After deploying the remote connector and validating that it is running on the host, if the remote connector does not appear in the Data sources > Constellation view > , you can manually configure the connection from Watson Query to the remote connector by using the API DEFINEGATEWAYS().

  1. Click Data > Data virtualization > Run SQL.
  2. Run the DVSYS.DEFINEGATEWAYS() stored procedure. This stored procedure has an argument that contains a comma-separated list of hosts where remote connectors are running. In the following example, two remote connectors are running; one on host1 and another on host2.
    CALL DVSYS.DEFINEGATEWAYS('host1:6414, host2:6414')

    Replace host1 and host2 variables with the remote connector hostname or IP address.
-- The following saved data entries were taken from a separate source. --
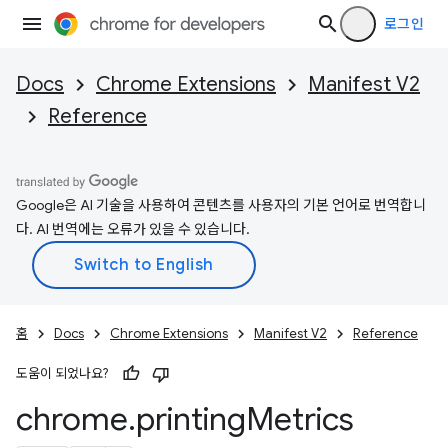
로그인
Docs
Chrome Extensions
Manifest V2
Reference
Google은 AI 기술을 사용하여 콘텐츠를 사용자의 기본 언어로 번역합니
다. AI 번역에는 오류가 있을 수 있습니다.
홈
Docs
Chrome Extensions
Manifest V2
Reference
도움이 되었나요?
chrome
.
printing
Metrics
This example uses port 6414, which you specify when you generate the dv_endpoint.sh configuration script. To determine which port-mapping to use in the DVSYS.DEFINEGATEWAYS() stored procedure, check the Queryplex_config.log on your remote connector, and search for the GAIAN_NODE_PORT value as shown in the following example.

    GAIAN_NODE_PORT=6414

    If you use port forwarding (for example, NAT or VPN) to the remote connector, you must specify two ports as shown in the following example.

    CALL DVSYS.DEFINEGATEWAYS('host1:37400:6414, host2:37400:6414')

    In this example, two remote connectors are listening internally on ports 6414, but these ports are not exposed externally by the host. For example, remote connectors can be accessible only from Cloud Pak for Data by using a VPN server that is configured to map external VPN port 37400 to internal port 6414. Defining the gateway enables Watson Query to open a connection to the remote connectors that runs on host1 and host2. Watson Query connects to port 37400 on the remote host, and the VPN forwards traffic to the remote connector's internal port 6414.

​​​​​​Removing defined gateway configuration

If a defined gateway is no longer necessary or is unreachable, it can negatively impact query performance. You can remove the gateway by using the API REMOVEGATEWAYS(). This API takes a comma-separated list of gateway ID parameters as a single string literal argument as shown in the following example.

CALL DVSYS.REMOVEGATEWAYS('GTW0,GTW2')
Note: This API removes the gateway from use but does not delete its configuration so it still shows up when you call listrdbc.